* [RAW DATA]
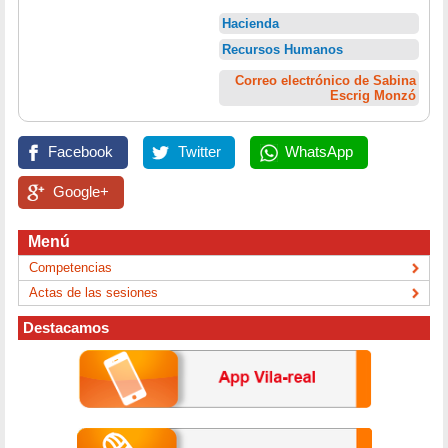
Hacienda
Recursos Humanos
Correo electrónico de Sabina
Escrig Monzó
Facebook
Twitter
WhatsApp
Google+
Menú
Competencias
Actas de las sesiones
Destacamos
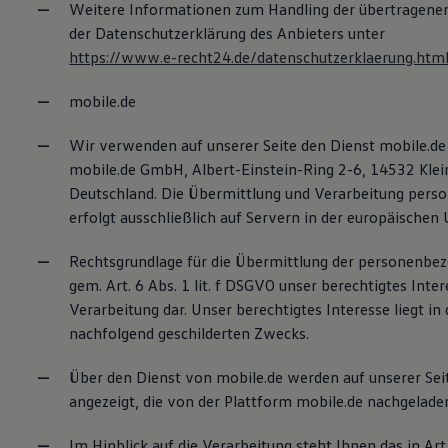
Weitere Informationen zum Handling der übertragenen
der Datenschutzerklärung des Anbieters unter
https://www.e-recht24.de/datenschutzerklaerung.htm
mobile.de
Wir verwenden auf unserer Seite den Dienst mobile.d
mobile.de GmbH, Albert-Einstein-Ring 2-6, 14532 Kle
Deutschland. Die Übermittlung und Verarbeitung per
erfolgt ausschließlich auf Servern in der europäischen 
Rechtsgrundlage für die Übermittlung der personenbez
gem. Art. 6 Abs. 1 lit. f DSGVO unser berechtigtes Inter
Verarbeitung dar. Unser berechtigtes Interesse liegt in
nachfolgend geschilderten Zwecks.
Über den Dienst von mobile.de werden auf unserer Se
angezeigt, die von der Plattform mobile.de nachgelad
Im Hinblick auf die Verarbeitung steht Ihnen das in Art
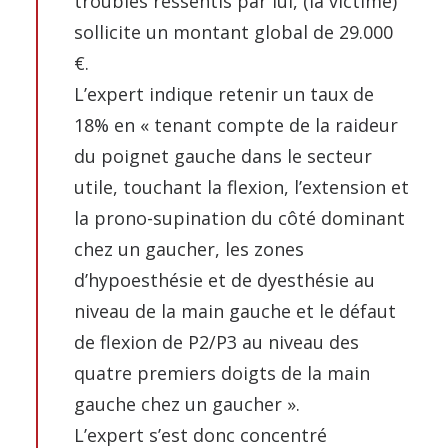
troubles ressentis par lui, (la victime)
sollicite un montant global de 29.000
€.
L’expert indique retenir un taux de
18% en « tenant compte de la raideur
du poignet gauche dans le secteur
utile, touchant la flexion, l’extension et
la prono-supination du côté dominant
chez un gaucher, les zones
d’hypoesthésie et de dyesthésie au
niveau de la main gauche et le défaut
de flexion de P2/P3 au niveau des
quatre premiers doigts de la main
gauche chez un gaucher ».
L’expert s’est donc concentré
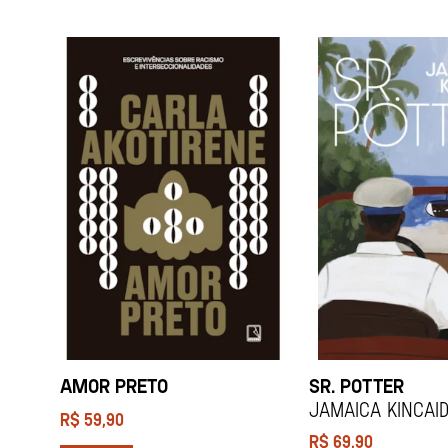
AMOR PRETO
SR. POTTER
Jamaica Kincai
R$
59,90
R$
69,90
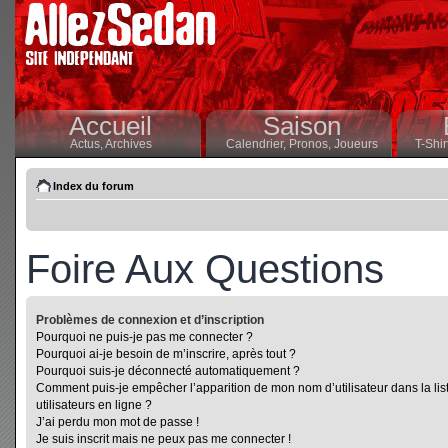
Accueil
Saison
Actus,
Archives
Calendrier,
Pronos,
Joueurs
T-Shir
Index du forum
Foire Aux Questions
Problèmes de connexion et d’inscription
Pourquoi ne puis-je pas me connecter ?
Pourquoi ai-je besoin de m’inscrire, après tout ?
Pourquoi suis-je déconnecté automatiquement ?
Comment puis-je empêcher l’apparition de mon nom d’utilisateur dans la lis
utilisateurs en ligne ?
J’ai perdu mon mot de passe !
Je suis inscrit mais ne peux pas me connecter !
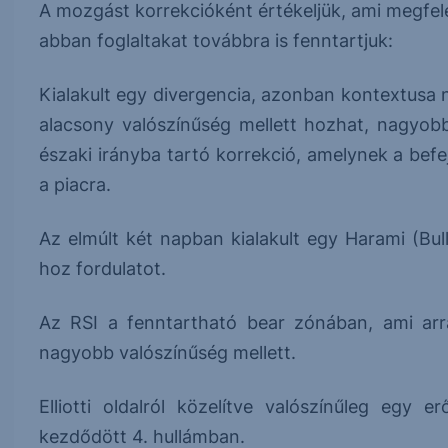
A mozgást korrekcióként értékeljük, ami megfel
abban foglaltakat továbbra is fenntartjuk:
Kialakult egy divergencia, azonban kontextusa 
alacsony valószínűség mellett hozhat, nagyob
északi irányba tartó korrekció, amelynek a bef
a piacra.
Az elmúlt két napban kialakult egy Harami (Bul
hoz fordulatot.
Az RSI a fenntartható bear zónában, ami arr
nagyobb valószínűség mellett.
Elliotti oldalról közelítve valószínűleg egy
kezdődött 4. hullámban.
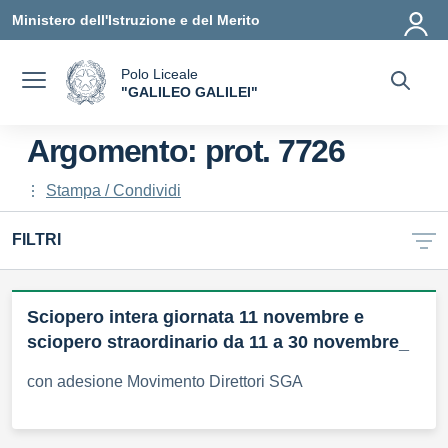
Vai ai contenuti
Vai al menu di navigazione
Vai al footer
Ministero dell'Istruzione e del Merito
Polo Liceale
a
"GALILEO GALILEI"
— Visita la pagina iniziale della scuola
Argomento: prot. 7726
Stampa / Condividi
FILTRI
Sciopero intera giornata 11 novembre e
sciopero straordinario da 11 a 30 novembre_
con adesione Movimento Direttori SGA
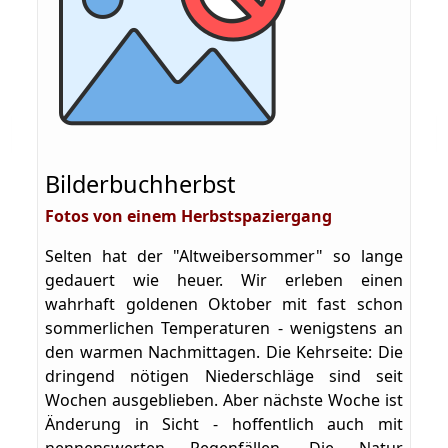
Bilderbuchherbst
Fotos von einem Herbstspaziergang
Selten hat der "Altweibersommer" so lange
gedauert wie heuer. Wir erleben einen
wahrhaft goldenen Oktober mit fast schon
sommerlichen Temperaturen - wenigstens an
den warmen Nachmittagen. Die Kehrseite: Die
dringend nötigen Niederschläge sind seit
Wochen ausgeblieben. Aber nächste Woche ist
Änderung in Sicht - hoffentlich auch mit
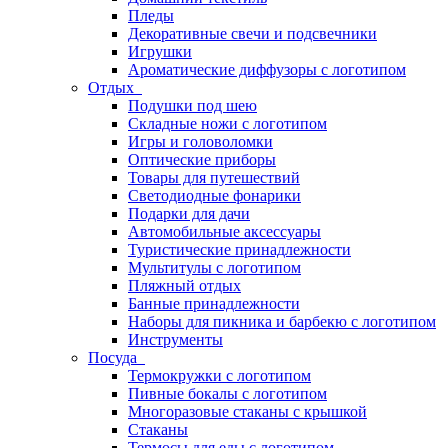
Пледы
Декоративные свечи и подсвечники
Игрушки
Ароматические диффузоры с логотипом
Отдых
Подушки под шею
Складные ножи с логотипом
Игры и головоломки
Оптические приборы
Товары для путешествий
Светодиодные фонарики
Подарки для дачи
Автомобильные аксессуары
Туристические принадлежности
Мультитулы с логотипом
Пляжный отдых
Банные принадлежности
Наборы для пикника и барбекю с логотипом
Инструменты
Посуда
Термокружки с логотипом
Пивные бокалы с логотипом
Многоразовые стаканы с крышкой
Стаканы
Термосы для еды с логотипом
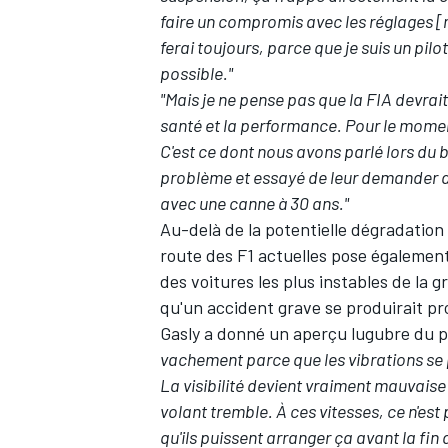
faire un compromis avec les réglages 
ferai toujours, parce que je suis un pilot
possible."
"Mais je ne pense pas que la FIA devrait
santé et la performance.
Pour le moment
AUTRES CHAMPIONNATS
C'est ce dont nous avons parlé lors du b
problème et essayé de leur demander de
avec une canne à 30 ans."
Au-delà de la potentielle dégradation
route des F1 actuelles pose égalemen
des voitures les plus instables de la gr
qu'un accident grave se produirait pro
Gasly a donné un aperçu lugubre du pi
vachement parce que les vibrations se 
La visibilité devient vraiment mauvaise 
volant tremble. À ces vitesses, ce n'es
qu'ils puissent arranger ça avant la fin 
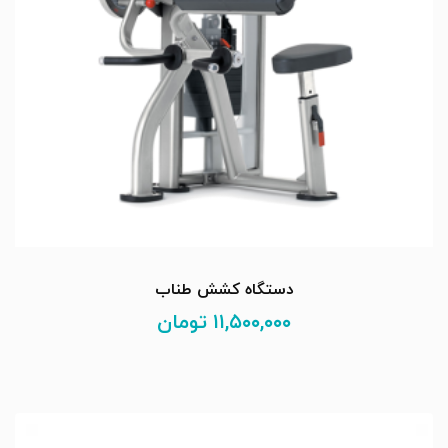
دستگاه کشش طناب
۱۱,۵۰۰,۰۰۰
تومان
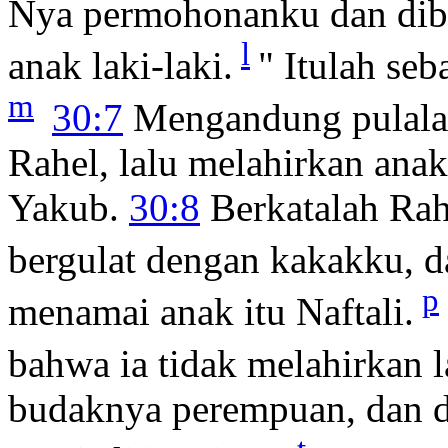
Nya permohonanku dan dib
l
anak laki-laki.
" Itulah se
m
30:7
Mengandung pulalah
Rahel, lalu melahirkan anak
Yakub.
30:8
Berkatalah Rahe
bergulat dengan kakakku, 
p
menamai anak itu Naftali.
bahwa ia tidak melahirkan l
budaknya perempuan, dan d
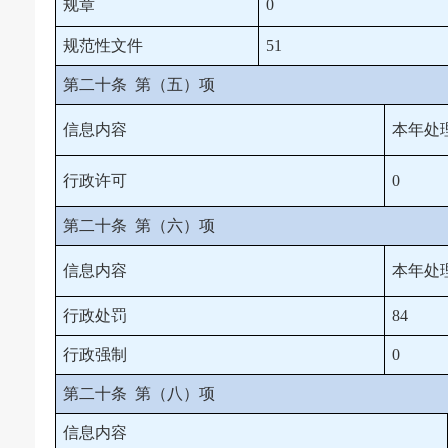
规章
0
规范性文件
51
第二十条 第（五）项
信息内容
本年处
行政许可
0
第二十条 第（六）项
信息内容
本年处
行政处罚
84
行政强制
0
第二十条 第（八）项
信息内容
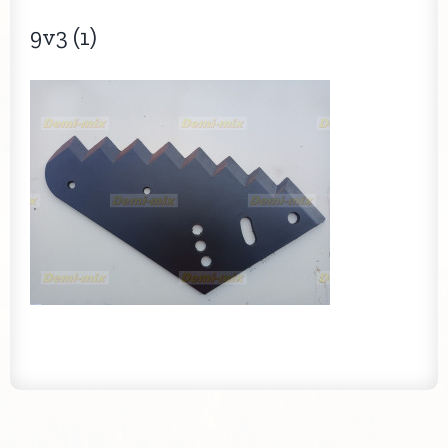
9v3 (1)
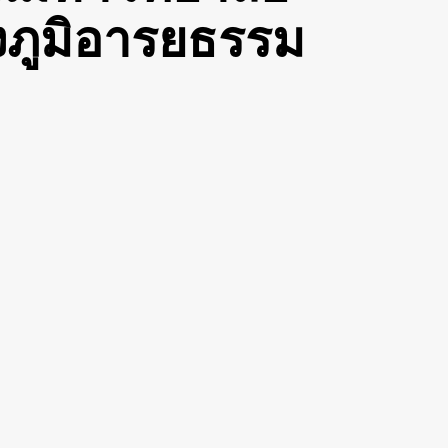
งภูมิอารยธรรม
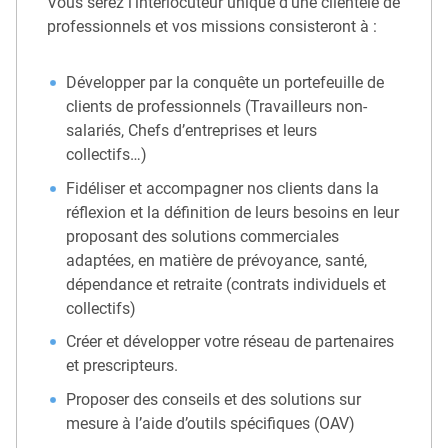
Vous serez l’interlocuteur unique d’une clientèle de
professionnels et vos missions consisteront à :
Développer par la conquête un portefeuille de
clients de professionnels (Travailleurs non-
salariés, Chefs d’entreprises et leurs
collectifs…)
Fidéliser et accompagner nos clients dans la
réflexion et la définition de leurs besoins en leur
proposant des solutions commerciales
adaptées, en matière de prévoyance, santé,
dépendance et retraite (contrats individuels et
collectifs)
Créer et développer votre réseau de partenaires
et prescripteurs.
Proposer des conseils et des solutions sur
mesure à l’aide d’outils spécifiques (OAV)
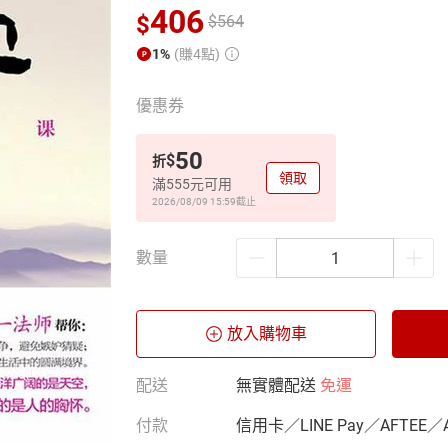
406
$
$
564
1%
(賺4點)
優惠券
50
$
折
領取
滿555元可用
2026/08/09 15:59
截止
數量
放入購物車
配送
無實體配送
免運
付款
信用卡／LINE Pay／AFTEE／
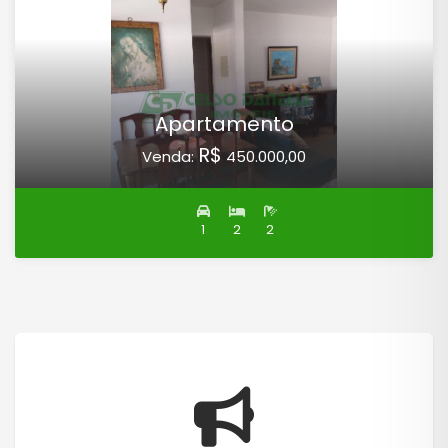
Apartamento
R$
Venda:
450.000,00
1
2
2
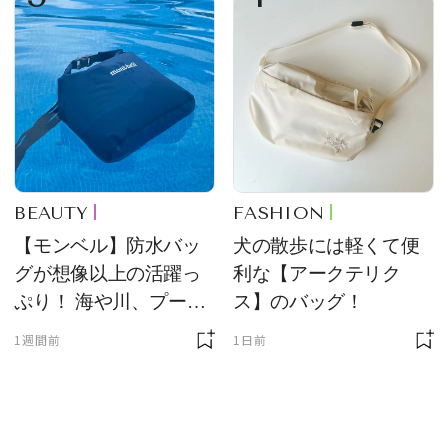
BEAUTY
FASHION
【モンベル】防水バッ
犬の散歩には軽くて便
グが想像以上の活躍っ
利な【アークテリク
ぷり！ 海や川、プール
ス】のバッグ！
に欠かせません
1週間前
1日前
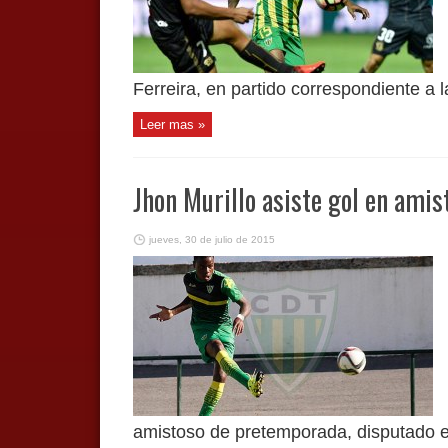
Ferreira, en partido correspondiente a l
Leer mas »
Jhon Murillo asiste gol en amis
jueves, 30 de julio de 2015
amistoso de pretemporada, disputado en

* [PROBLEM TO SOLVE]
Your answer should be every line above that contains the word "Übermittlung".

* [EXERCISE OUTPUT]
Deutschland. Die Übermittlung und Verarbeitung per
Rechtsgrundlage für die Übermittlung der personenbez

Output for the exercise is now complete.